◆ How to complete this task: Only the lines from the one containing "économies en se" to the end of the data are wanted; print them exactly as they appear.
☆ ☆ ☆
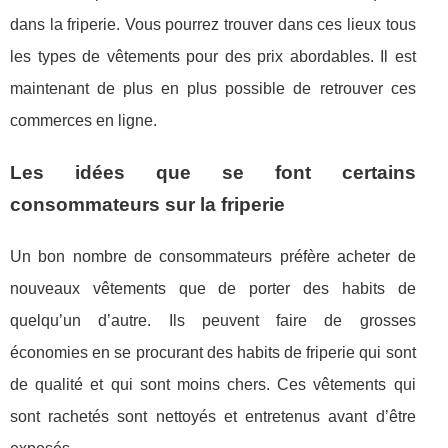
dans la friperie. Vous pourrez trouver dans ces lieux tous
les types de vêtements pour des prix abordables. Il est
maintenant de plus en plus possible de retrouver ces
commerces en ligne.
Les idées que se font certains
consommateurs sur la friperie
Un bon nombre de consommateurs préfère acheter de
nouveaux vêtements que de porter des habits de
quelqu’un d’autre. Ils peuvent faire de grosses
économies en se procurant des habits de friperie qui sont
de qualité et qui sont moins chers. Ces vêtements qui
sont rachetés sont nettoyés et entretenus avant d’être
☆ ☆ ☆
◆ Result:
économies en se procurant des habits de friperie qui sont
de qualité et qui sont moins chers. Ces vêtements qui
sont rachetés sont nettoyés et entretenus avant d’être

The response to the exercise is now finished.